→ What the task asks
Report back each line of the data that contains the word "broché".

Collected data

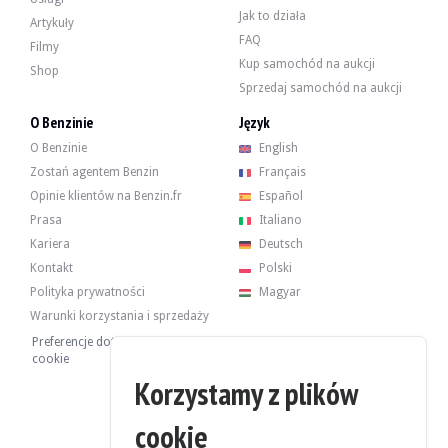
Jak to działa
Ośmiocylindrowy silnik o pojemności 5,7 litra rozwijał moc 228 KM w momenc
Artykuły
FAQ
Filmy
- Demontaż/wymiana silnika i skrzyni biegów
Kup samochód na aukcji
- Piaskowanie i malowanie silnika
Shop
- Geometria
Sprzedaj samochód na aukcji
- 4 amortyzatory
- modernizacja układu hamulcowego
O Benzinie
Język
- różne uszczelki silnika i gaźnika
O Benzinie
English
- bougies
- spuścić wszystkie płyny
Zostań agentem Benzin
Français
- etykiety zawieszenia
Opinie klientów na Benzin.fr
Español
Prasa
Italiano
Kariera
Deutsch
Kontakt
Polski
Samochód posiada 4 oryginalne felgi w dobrym stanie, wyposażone w opony
Polityka prywatności
Magyar
Warunki korzystania i sprzedaży
Preferencje dotyczące plików
cookie
Sprzedawca jest osobą prywatną z siedzibą w Ducey (50) we Francji i przyjmu
Korzystamy z plików
Sprzedający chciał ustalić cenę rezerwową.
cookie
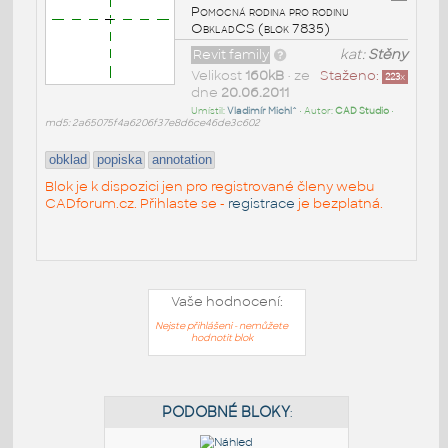
Pomocná rodina pro rodinu
ObkladCS (blok 7835)
Revit family
kat:
Stěny
Velikost
160kB
• ze
Staženo:
223
x
dne
20.06.2011
Umístil:
Vladimír Michl^
• Autor:
CAD Studio
•
md5: 2a65075f4a6206f37e8d6ce46de3c602
obklad
popiska
annotation
Blok je k dispozici jen pro registrované členy webu
CADforum.cz. Přihlaste se -
registrace
je bezplatná.
Vaše hodnocení:
Nejste přihlášeni - nemůžete
hodnotit blok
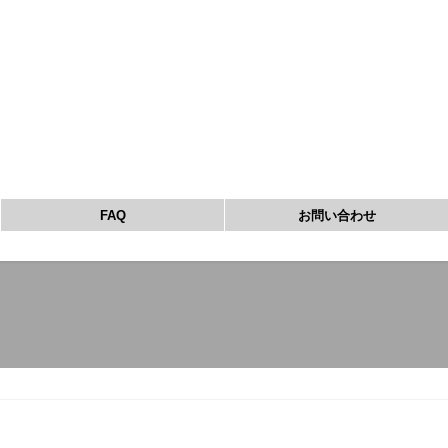
FAQ
お問い合わせ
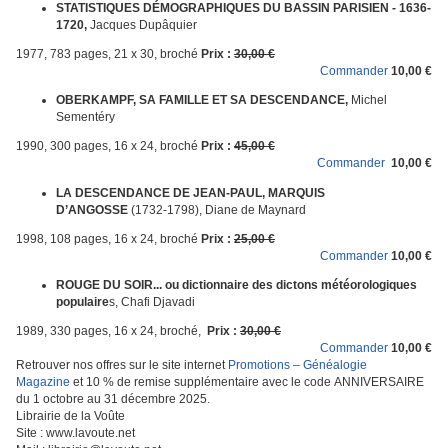
STATISTIQUES DÉMOGRAPHIQUES DU BASSIN PARISIEN - 1636-
1720,
Jacques Dupâquier
1977, 783 pages, 21 x 30, broché
Prix :
30,00 €
Commander
10,00 €
OBERKAMPF, SA FAMILLE ET SA DESCENDANCE,
Michel
Sementéry
1990, 300 pages, 16 x 24, broché
Prix :
45,00 €
Commander
10,00 €
LA DESCENDANCE DE JEAN-PAUL, MARQUIS
D’ANGOSSE
(1732-1798), Diane de Maynard
1998, 108 pages, 16 x 24, broché
Prix :
25,00 €
Commander
10,00 €
ROUGE DU SOIR... ou dictionnaire des dictons météorologiques
populaire
s, Chafi Djavadi
1989, 330 pages, 16 x 24, broché,
Prix :
30,00 €
Commander
10,00 €
Retrouver nos offres sur le site internet
Promotions – Généalogie
Magazine
et 10 % de remise supplémentaire avec le code ANNIVERSAIRE
du 1 octobre au 31 décembre 2025.
Librairie de la Voûte
Site : www.lavoute.net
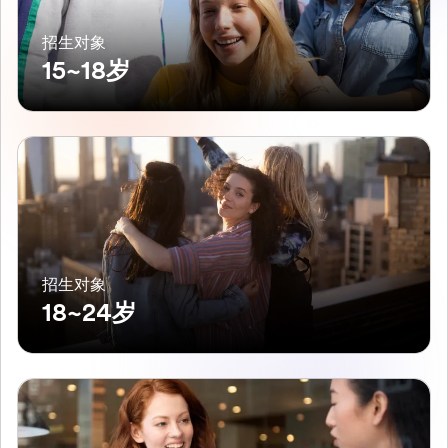
招生对象
15~18岁
招生对象
18~24岁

→ Exercise solution
1977, 783 pages, 21 x 30, broché
1990, 300 pages, 16 x 24, broché
1998, 108 pages, 16 x 24, broché
1989, 330 pages, 16 x 24, broché,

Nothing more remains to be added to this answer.